Of all the groups that came through Chung King, Wu Tang was by far the most entertaining. This was a year or so after their debut album, so each of them was in the process of recording his solo record. I think Meth went first, then ODB. Whether all of Wu Tang showed up, or just one of them, they never arrived without an entourage of less than fifteen people. And not just fifteen normal people, mind you. Fifteen crazy fucking gangster kids from Staten Island. ODB and his whole crew were just a fucking train wreck. His manager was Buddha Monk, a loud, fat, obnoxious, just-don't-give-a-fuck type kid from Brooklyn. He liked to eat. He liked to eat A LOT. He would order 5 pizzas for his whole crew, and when they arrived he would grab the first one and spit all over the pizza, so that nobody else would want a slice. Charming, really. They used to order chicken wings from Pluck U on Third street, then send their boys down to the lobby to rob the delivery man when he showed up. After the second time, Pluck U stopped delivering altogether. ODB was the craziest of all. He was usually drunk or dusted or both and was just totally fucking insane. He was fond of threatening producers and engineers and other rappers in the studio. One night he was recording a guest verse on LL Cool J's "I Shot Ya" Since he was crazy, and an egomaniac, he got all offended that LL hadn't show up for the session. He got really belligerent and insisted that the engineer erase LL's vocals entirely, so that he could record the whole song from scratch.
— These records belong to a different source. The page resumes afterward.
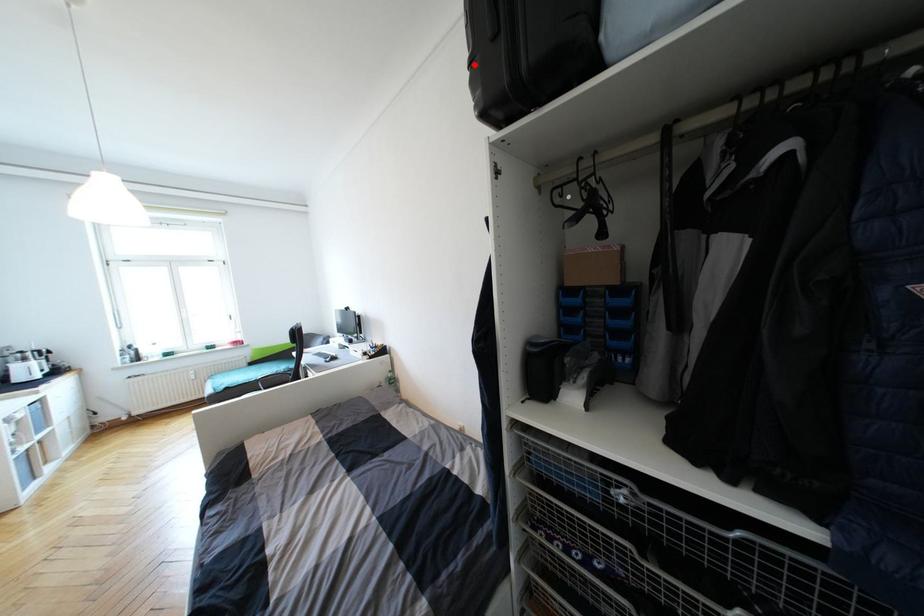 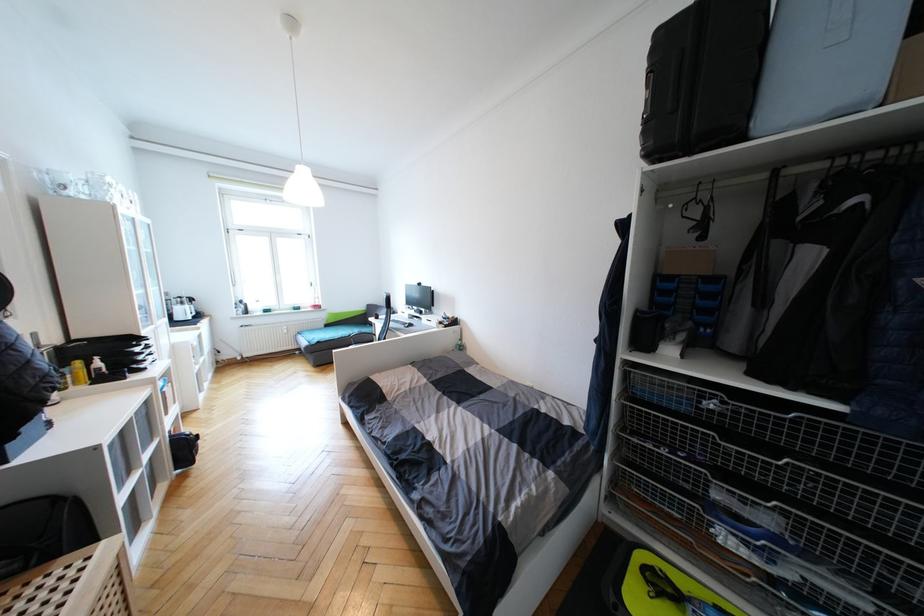 In the second image, find the point that corresponds to the highlighted location in the first image.

(649, 123) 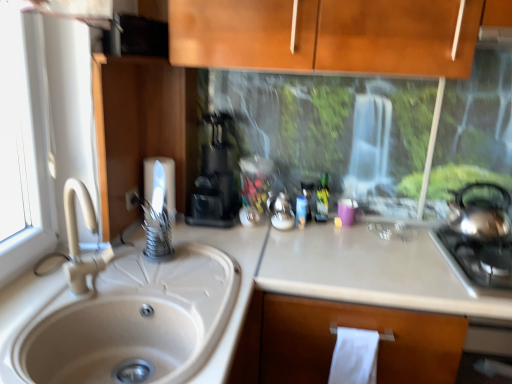 Question: Would you say white matte countertop at center is to the left or to the right of white matte sink at left in the picture?

Choices:
 (A) right
 (B) left

Answer: (A)

Question: Is point (357, 274) positioned closer to the camera than point (74, 288)?

Choices:
 (A) farther
 (B) closer

Answer: (A)

Question: Which object is the farthest from the metallic silver kettle at center?

Choices:
 (A) white paper towel at lower center, which is counted as the second toilet paper, starting from the left
 (B) white matte toilet paper at upper left, which appears as the second toilet paper when ordered from the bottom
 (C) white matte countertop at center
 (D) stainless steel gas stove at right
 (E) white matte sink at left

Answer: (E)

Question: Estimate the real-world distances between objects in this image. Which object is closer to the white matte countertop at center?

Choices:
 (A) metallic silver kettle at center
 (B) green matte bottle at center
 (C) black plastic coffee machine at center
 (D) white matte toilet paper at upper left, marked as the first toilet paper in a top-to-bottom arrangement
 (E) stainless steel gas stove at right

Answer: (E) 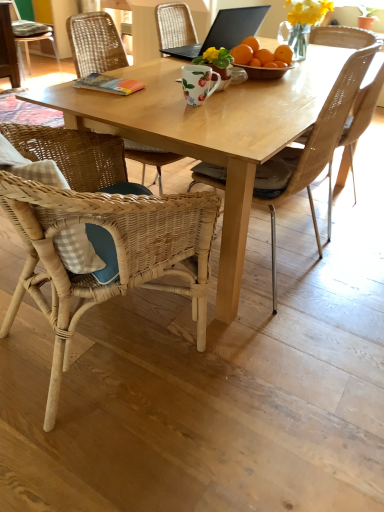 I want to click on free space in front of floral matte coffee cup at center, so click(x=204, y=114). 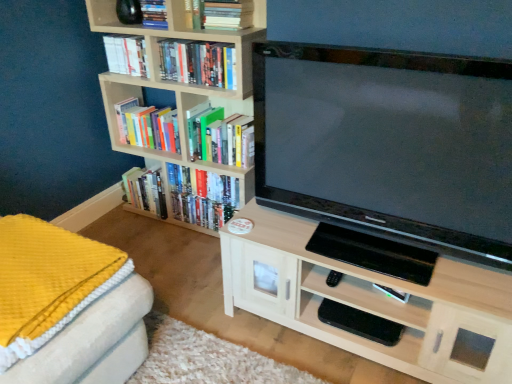 What do you see at coordinates (48, 282) in the screenshot?
I see `yellow textured blanket at lower left` at bounding box center [48, 282].

Measure the distance between point (106,74) and camera.

Point (106,74) is 2.35 meters from camera.

Where is `yellow textured blanket at lower left`? This screenshot has width=512, height=384. yellow textured blanket at lower left is located at coordinates [x=48, y=282].

Is point (193, 143) farther from viewer compared to point (116, 57)?

That is True.

Could you tell me if hardcover book at center, which is the sixth book in top-to-bottom order, is facing hardcover book at upper left, marked as the third book in a top-to-bottom arrangement?

No, hardcover book at center, which is the sixth book in top-to-bottom order, does not turn towards hardcover book at upper left, marked as the third book in a top-to-bottom arrangement.

Is hardcover book at center, placed as the 1th book when sorted from bottom to top, next to hardcover book at upper left, marked as the third book in a top-to-bottom arrangement?

No, hardcover book at center, placed as the 1th book when sorted from bottom to top, is not touching hardcover book at upper left, marked as the third book in a top-to-bottom arrangement.

Is there a large distance between yellow textured blanket at lower left and matte black mouse at upper left, the 2th shelf when ordered from right to left?

That's right, there is a large distance between yellow textured blanket at lower left and matte black mouse at upper left, the 2th shelf when ordered from right to left.

Is yellow textured blanket at lower left located outside matte black mouse at upper left, the 1th shelf in the top-to-bottom sequence?

Yes, yellow textured blanket at lower left is not within matte black mouse at upper left, the 1th shelf in the top-to-bottom sequence.

Where is `shelf that is the 2nd one when counting backward from the yellow textured blanket at lower left`? This screenshot has width=512, height=384. shelf that is the 2nd one when counting backward from the yellow textured blanket at lower left is located at coordinates (106, 17).

Considering the positions of objects wooden bookshelf at left and matte black mouse at upper left, the 2th shelf when ordered from right to left, in the image provided, who is more to the left, wooden bookshelf at left or matte black mouse at upper left, the 2th shelf when ordered from right to left,?

From the viewer's perspective, matte black mouse at upper left, the 2th shelf when ordered from right to left, appears more on the left side.

Based on the photo, which object is thinner, wooden bookshelf at left or matte black mouse at upper left, the 1th shelf in the top-to-bottom sequence?

matte black mouse at upper left, the 1th shelf in the top-to-bottom sequence.

From a real-world perspective, which is physically below, wooden bookshelf at left or matte black mouse at upper left, the 1th shelf in the top-to-bottom sequence?

In real-world perspective, wooden bookshelf at left is lower.

Is wooden bookshelf at left inside or outside of black matte speaker at lower right?

wooden bookshelf at left is outside black matte speaker at lower right.

Considering the sizes of objects wooden bookshelf at left and black matte speaker at lower right in the image provided, who is shorter, wooden bookshelf at left or black matte speaker at lower right?

black matte speaker at lower right.

Is wooden bookshelf at left oriented away from black matte speaker at lower right?

No, wooden bookshelf at left's orientation is not away from black matte speaker at lower right.

From the image's perspective, between wooden bookshelf at left and black matte speaker at lower right, who is located below?

black matte speaker at lower right appears lower in the image.

Which object is thinner, hardcover book at upper center, acting as the 1th book starting from the top, or wooden bookshelf at left?

hardcover book at upper center, acting as the 1th book starting from the top.

Looking at this image, from the image's perspective, is hardcover book at upper center, marked as the 6th book in a bottom-to-top arrangement, located above wooden bookshelf at left?

Yes, from the image's perspective, hardcover book at upper center, marked as the 6th book in a bottom-to-top arrangement, is on top of wooden bookshelf at left.

From a real-world perspective, which book is the 4th one above the wooden bookshelf at left? Please provide its 2D coordinates.

[(154, 14)]

Can you confirm if hardcover book at upper center, marked as the 6th book in a bottom-to-top arrangement, is taller than wooden bookshelf at left?

In fact, hardcover book at upper center, marked as the 6th book in a bottom-to-top arrangement, may be shorter than wooden bookshelf at left.

Would you consider hardcover books at upper left, which is the 5th book in top-to-bottom order, to be distant from wooden bookshelf at left?

They are positioned close to each other.

Is wooden bookshelf at left completely or partially inside hardcover books at upper left, acting as the second book starting from the bottom?

No, wooden bookshelf at left is not a part of hardcover books at upper left, acting as the second book starting from the bottom.

Between hardcover books at upper left, which is the 5th book in top-to-bottom order, and wooden bookshelf at left, which one has larger width?

With larger width is wooden bookshelf at left.

Does hardcover books at upper left, acting as the second book starting from the bottom, have a larger size compared to wooden bookshelf at left?

Incorrect, hardcover books at upper left, acting as the second book starting from the bottom, is not larger than wooden bookshelf at left.

Who is smaller, hardcover book at center, which is the sixth book in top-to-bottom order, or hardcover book at upper center, acting as the 1th book starting from the top?

With smaller size is hardcover book at upper center, acting as the 1th book starting from the top.

From the image's perspective, between hardcover book at center, placed as the 1th book when sorted from bottom to top, and hardcover book at upper center, marked as the 6th book in a bottom-to-top arrangement, who is located below?

hardcover book at center, placed as the 1th book when sorted from bottom to top.

Does hardcover book at center, which is the sixth book in top-to-bottom order, have a lesser height compared to hardcover book at upper center, acting as the 1th book starting from the top?

Incorrect, the height of hardcover book at center, which is the sixth book in top-to-bottom order, does not fall short of that of hardcover book at upper center, acting as the 1th book starting from the top.

Identify the location of the 3rd book positioned above the hardcover book at center, which is the sixth book in top-to-bottom order (from the image's perspective). This screenshot has height=384, width=512. (126, 55).

Image resolution: width=512 pixels, height=384 pixels. Identify the location of blanket that appears below the matte black mouse at upper left, the 2th shelf when ordered from right to left (from a real-world perspective). (48, 282).

Based on their spatial positions, is hardcover books at upper left, which is the 5th book in top-to-bottom order, or matte black tv at center closer to black matte speaker at lower right?

matte black tv at center is closer to black matte speaker at lower right.

Considering their positions, is hardcover book at upper left, marked as the third book in a top-to-bottom arrangement, positioned closer to hardcover book at upper center, acting as the 1th book starting from the top, than black matte speaker at lower right?

The object closer to hardcover book at upper center, acting as the 1th book starting from the top, is hardcover book at upper left, marked as the third book in a top-to-bottom arrangement.

Looking at the image, which one is located closer to hardcover book at center, which is the sixth book in top-to-bottom order, hardcover books at upper center, which appears as the 3th book when ordered from the bottom, or hardcover book at upper center, acting as the 1th book starting from the top?

Based on the image, hardcover books at upper center, which appears as the 3th book when ordered from the bottom, appears to be nearer to hardcover book at center, which is the sixth book in top-to-bottom order.

In the scene shown: From the image, which object appears to be farther from matte black tv at center, wooden bookshelf at left or black matte speaker at lower right?

Among the two, wooden bookshelf at left is located further to matte black tv at center.

From the image, which object appears to be farther from yellow textured blanket at lower left, matte black tv at center or hardcover book at upper center, marked as the 6th book in a bottom-to-top arrangement?

Among the two, hardcover book at upper center, marked as the 6th book in a bottom-to-top arrangement, is located further to yellow textured blanket at lower left.

Which object lies further to the anchor point hardcover book at upper center, placed as the second book when sorted from top to bottom, yellow textured blanket at lower left or hardcover book at center, which is the sixth book in top-to-bottom order?

Based on the image, yellow textured blanket at lower left appears to be further to hardcover book at upper center, placed as the second book when sorted from top to bottom.

Looking at the image, which one is located closer to black matte speaker at lower right, hardcover books at upper center, the 4th book positioned from the top, or yellow textured blanket at lower left?

The object closer to black matte speaker at lower right is yellow textured blanket at lower left.

Estimate the real-world distances between objects in this image. Which object is further from black matte speaker at lower right, light wood cabinet at center, the 2th shelf positioned from the top, or hardcover book at upper center, placed as the second book when sorted from top to bottom?

The object further to black matte speaker at lower right is hardcover book at upper center, placed as the second book when sorted from top to bottom.

Find the location of a particular element. bookcase that lies between hardcover books at upper center, which appears as the 3th book when ordered from the bottom, and hardcover book at center, which is the sixth book in top-to-bottom order, from top to bottom is located at coordinates (170, 81).

Locate an element on the screen. Image resolution: width=512 pixels, height=384 pixels. shelf between hardcover book at upper center, placed as the second book when sorted from top to bottom, and black matte speaker at lower right, in the vertical direction is located at coordinates (371, 294).

Identify the location of television that lies between matte black mouse at upper left, acting as the 2th shelf starting from the bottom, and black matte speaker at lower right from top to bottom. (389, 144).

What are the coordinates of `shelf that lies between matte black tv at center and black matte speaker at lower right from top to bottom` in the screenshot? It's located at 371,294. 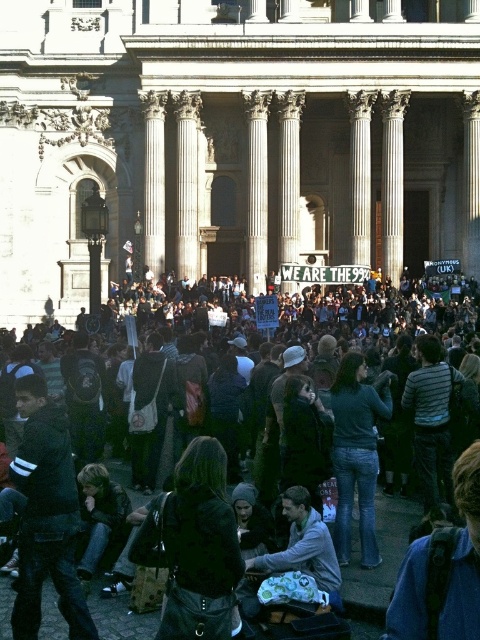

The Producer, one of the Trackmasterz, tried to reason with him for about an hour. ODB just kept telling him he was gonnna kick his ass if he didn't erase the track. Eventually, the producer was like "fuck this noise, I'm outta here!" and walked. The engineer, fearing for his life, pretended to erase the tape and recorded ODB on a new track. ODB proceeded to rant incoherently for about 30 minutes. How I wish I would have saved that recording. Talk about priceless. It was like the angel dust-induced ghetto version of Jim Morrison's "American Prayer". After he was done, he ran out in to the lobby and started ripping LL's gold albums off the wall, throwing them to the ground, and spiting on them. The entire staff literally hid in the office with the door locked until his tantrum subsided and he left the building. This was a normal ODB evening.momg.

01-20-2010, 05:23 PM
I been knowin wu tang and white kids made hip hop what it is today.

01-21-2010, 10:23 AM
jus another person playin the blame game of how hip hop iz today.
SMH all ppl wont be satisfied. <<< TRUTH

01-21-2010, 10:43 AM
That's a good article but i disagree with him blaming Wu Tang Clan for changing rap music because of their style. Rap music shouldn't be only party music that you can play in the clubs. There's nothing wrong with rappers that are lyrically good and making you want to think and use better vocabulary. Can you imagine if 90's rap lyrical style still sounded like the lyrics from the 80's talking about the hip hop the hippity hip hip hop and you don't stop? Hahahahahahahahaha. Wave your hands in the air like you just don't care hahahahahahahaha. Yes there are some rappers and producers who sucked Wu Tang's dicks and tried to copy their style but Wu Tang brought a new level of emceeing to the rap game and i thank them for that. Now i have been disappointed with Wu Tang's group albums after their first one and i've been disappointed at several of their solo albums but not too many rappers can fuck with Wu Tang lyrically. Old Dirty Bastard was a retard and he was acting like a bitch threatening the recording engineer to erase LL's lyrics and having his crew rob a chicken delivery guy. I don't wish death on nobody but Old Dirty deserves to be in the cemetary.